Les travaux du professeur Charles-Emmanuel Côté cités par la Cour suprême du Canada
16 février 2026
La Cour suprême du Canada a rendu récemment un arrêt d’importance dans l’affaire Taylor c. Terre-Neuve-et-Labrador, portant sur l’assise constitutionnelle de la liberté de circulation interprovinciale au Canada.
Dans cette décision, la Cour s’est prononcée sur l’interdiction faite à une résidente d’une autre province d’entrer à Terre-Neuve-et-Labrador afin d’assister aux funérailles de sa mère durant la pandémie de la COVID-19. Bien que les juges aient unanimement conclu à une violation justifiée de la liberté de circulation interprovinciale à des fins personnelles ou récréatives garantie par l’article 6 de la Charte canadienne des droits et libertés, ils ont exprimé des positions divergentes quant à son fondement constitutionnel.
Dans leurs motifs, le juge en chef ainsi que les juges Kasirer et Jamal ont cité les travaux du professeur titulaire Charles-Emmanuel Côté, de la Faculté de droit de l’Université Laval, à l’appui de leur interprétation de l’article 6. Cette reconnaissance souligne la contribution de ses recherches aux débats contemporains sur l’interprétation de la Charte et l’évolution du fédéralisme canadien.
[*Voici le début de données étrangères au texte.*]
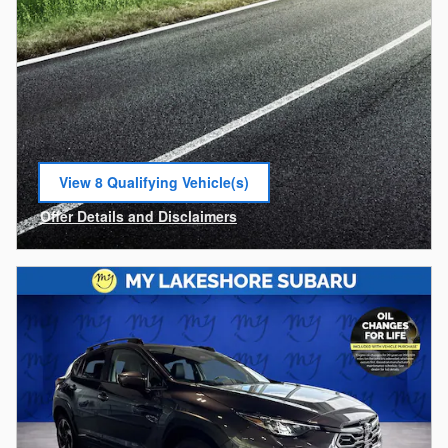
View 8 Qualifying Vehicle(s)
open in same tab
Offer Details and Disclaimers
Open Incentive Modal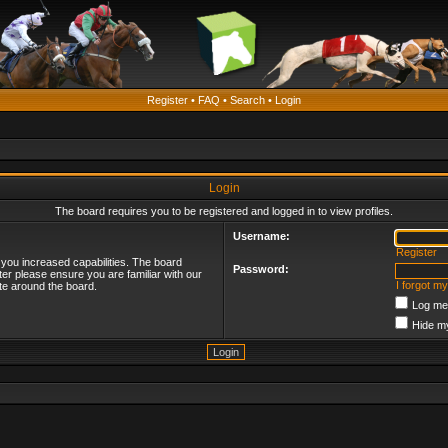
Register
•
FAQ
•
Search
•
Login
Login
The board requires you to be registered and logged in to view profiles.
Username:
Register
 you increased capabilities. The board
Password:
ter please ensure you are familiar with our
I forgot m
te around the board.
Log me 
Hide my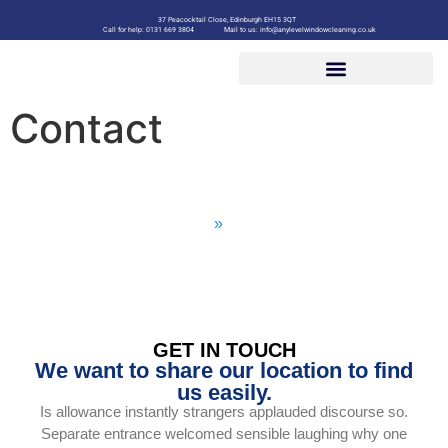
37 Peacocktail Close, Edinburgh EH15 3QT
Call for help: 0131 669 3804
Mail to us: info@anylevelwindowcleaning.co.uk
Contact
Contact
Home
»
Contact
GET IN TOUCH
We want to share our location to find
us easily.
Is allowance instantly strangers applauded discourse so.
Separate entrance welcomed sensible laughing why one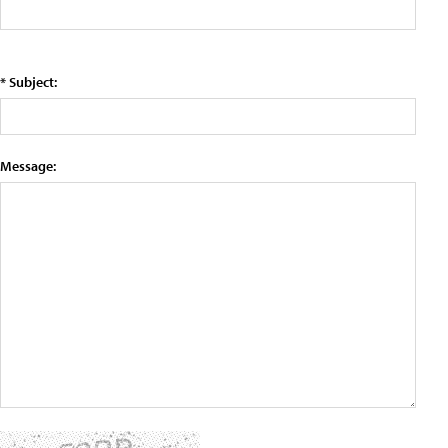
* Subject:
Message: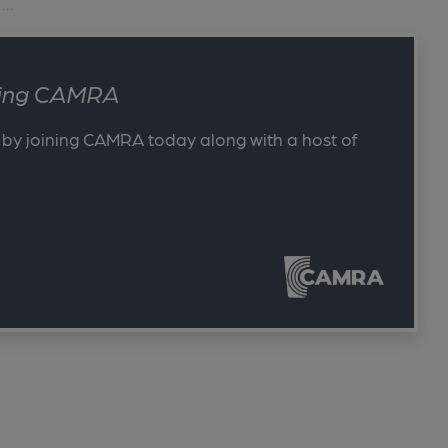
..
ining CAMRA
 by joining CAMRA today along with a host of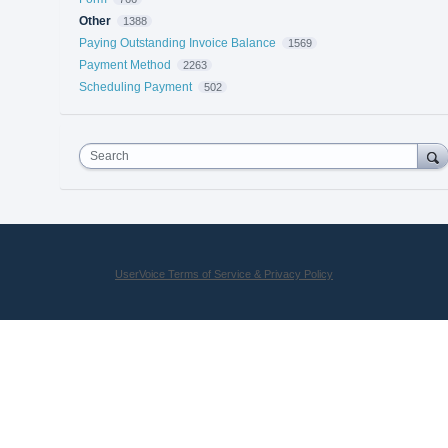
Other
1388
Paying Outstanding Invoice Balance
1569
Payment Method
2263
Scheduling Payment
502
Search
UserVoice Terms of Service & Privacy Policy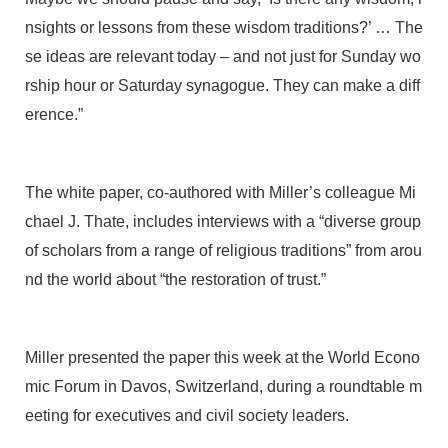
nsights or lessons from these wisdom traditions?’ … The
se ideas are relevant today – and not just for Sunday wo
rship hour or Saturday synagogue. They can make a diff
erence.”
The white paper, co-authored with Miller’s colleague Mi
chael J. Thate, includes interviews with a “diverse group
of scholars from a range of religious traditions” from arou
nd the world about “the restoration of trust.”
Miller presented the paper this week at the World Econo
mic Forum in Davos, Switzerland, during a roundtable m
eeting for executives and civil society leaders.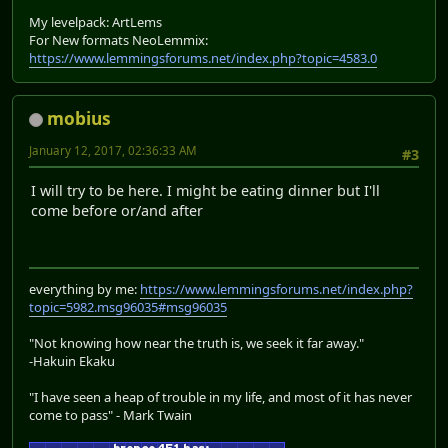
My levelpack: ArtLems
For New formats NeoLemmix:
https://www.lemmingsforums.net/index.php?topic=4583.0
mobius
January 12, 2017, 02:36:33 AM
#3
I will try to be here. I might be eating dinner but I'll
come before or/and after
everything by me:
https://www.lemmingsforums.net/index.php?
topic=5982.msg96035#msg96035
"Not knowing how near the truth is, we seek it far away."
-Hakuin Ekaku
"I have seen a heap of trouble in my life, and most of it has never
come to pass" - Mark Twain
«Je suis heureux de voir mes travaux cités par la Cour suprême dans un arrêt aussi important. La question de l’assise constitutionnelle de la liberté de circulation interprovinciale n’est pas simplement théorique: elle touche directement à la cohérence interne de l’article 6 et à la manière dont le droit protège les citoyens et les résidents permanents. Le fait que la Cour soit divisée montre que le débat demeure ouvert», souligne le professeur Côté.
Cet arrêt met en lumière l’importance des travaux doctrinaux dans l’élaboration du droit constitutionnel canadien et témoigne du rayonnement des expertises développées au sein de la Faculté de droit.